[Records from a data source]
================

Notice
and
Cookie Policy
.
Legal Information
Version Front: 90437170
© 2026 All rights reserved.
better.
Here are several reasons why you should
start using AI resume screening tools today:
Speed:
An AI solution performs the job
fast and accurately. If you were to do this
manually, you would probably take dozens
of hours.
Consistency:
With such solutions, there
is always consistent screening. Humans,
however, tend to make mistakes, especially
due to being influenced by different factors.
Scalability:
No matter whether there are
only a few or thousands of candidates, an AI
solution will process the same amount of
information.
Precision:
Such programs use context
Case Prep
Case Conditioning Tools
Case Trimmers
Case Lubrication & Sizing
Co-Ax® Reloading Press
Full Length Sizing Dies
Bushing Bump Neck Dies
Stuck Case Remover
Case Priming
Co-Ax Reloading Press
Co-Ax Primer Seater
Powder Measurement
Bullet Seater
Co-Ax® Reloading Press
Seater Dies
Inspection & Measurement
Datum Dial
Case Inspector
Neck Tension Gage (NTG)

================

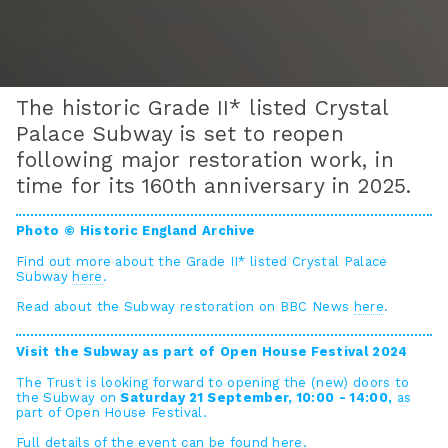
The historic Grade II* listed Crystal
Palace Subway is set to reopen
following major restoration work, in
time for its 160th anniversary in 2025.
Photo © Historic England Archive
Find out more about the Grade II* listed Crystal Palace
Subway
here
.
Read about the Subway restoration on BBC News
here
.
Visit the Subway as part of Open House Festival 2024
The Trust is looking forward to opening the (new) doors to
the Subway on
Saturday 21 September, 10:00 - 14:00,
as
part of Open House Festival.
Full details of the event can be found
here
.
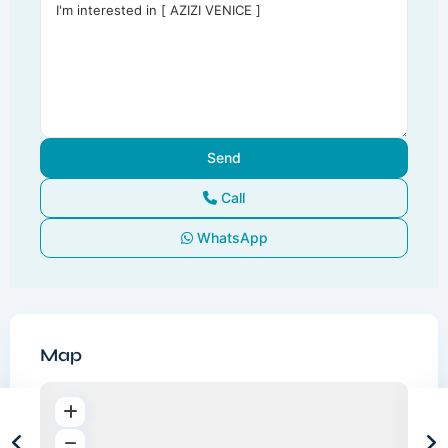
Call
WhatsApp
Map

================

Exercise →
Find and copy each line of the data where "Full" is present.

Solution to this task →
Full Length Sizing Dies
Full details of the event can be found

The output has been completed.